##### Material for this task #####
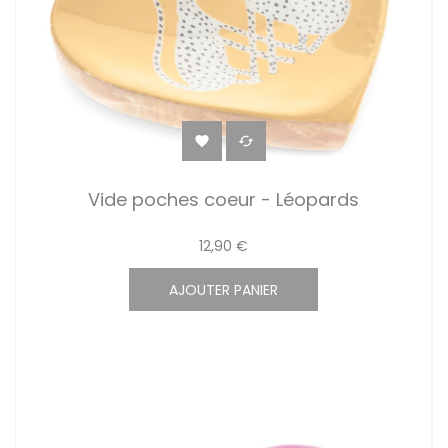


Vide poches coeur - Léopards
12,90 €
AJOUTER PANIER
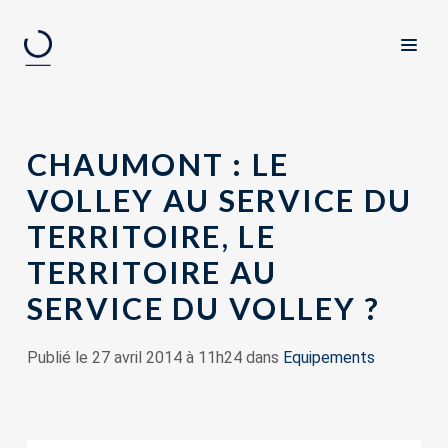
CHAUMONT : LE
VOLLEY AU SERVICE DU
TERRITOIRE, LE
TERRITOIRE AU
SERVICE DU VOLLEY ?
Publié le 27 avril 2014 à 11h24 dans
Equipements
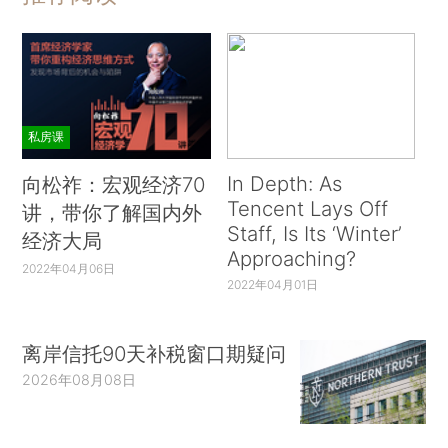
私房课
In Depth: As
向松祚：宏观经济70
Tencent Lays Off
讲，带你了解国内外
Staff, Is Its ‘Winter’
经济大局
Approaching?
2022年04月06日
2022年04月01日
离岸信托90天补税窗口期疑问
2026年08月08日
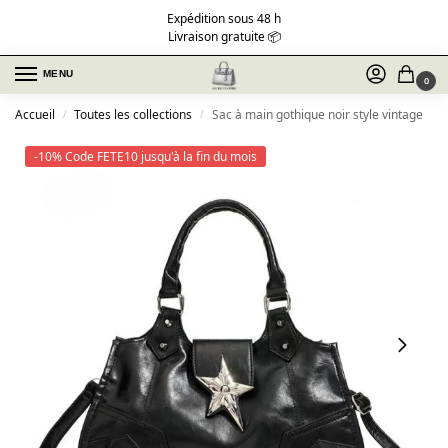
Expédition sous 48 h
Livraison gratuite 📦
MENU
0
Accueil
Toutes les collections
Sac à main gothique noir style vintage
/
/
-10% Code FETE10 jusqu'à la fin du mois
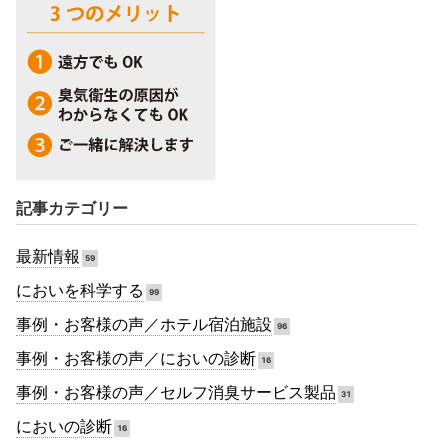
記事カテゴリー
最新情報
59
においを科学する
99
事例・お客様の声／ホテル宿泊施設
96
事例・お客様の声／においの診断
16
事例・お客様の声／セルフ消臭サービス製品
31
においの診断
16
#####
__Exercise__.
Return the material word for word. Pictures are not part of the copy.

__The answer__.


Vide poches coeur - Léopards
12,90 €
AJOUTER PANIER
CHAUMONT : LE
VOLLEY AU SERVICE DU
TERRITOIRE, LE
TERRITOIRE AU
SERVICE DU VOLLEY ?
Publié le 27 avril 2014 à 11h24 dans
Equipements
私房课
In Depth: As
向松祚：宏观经济70
Tencent Lays Off
讲，带你了解国内外
Staff, Is Its ‘Winter’
经济大局
Approaching?
2022年04月06日
2022年04月01日
离岸信托90天补税窗口期疑问
2026年08月08日
Expédition sous 48 h
Livraison gratuite 📦
MENU
0
Accueil
Toutes les collections
Sac à main gothique noir style vintage
/
/
-10% Code FETE10 jusqu'à la fin du mois
記事カテゴリー
最新情報
59
においを科学する
99
事例・お客様の声／ホテル宿泊施設
96
事例・お客様の声／においの診断
16
事例・お客様の声／セルフ消臭サービス製品
31
においの診断
16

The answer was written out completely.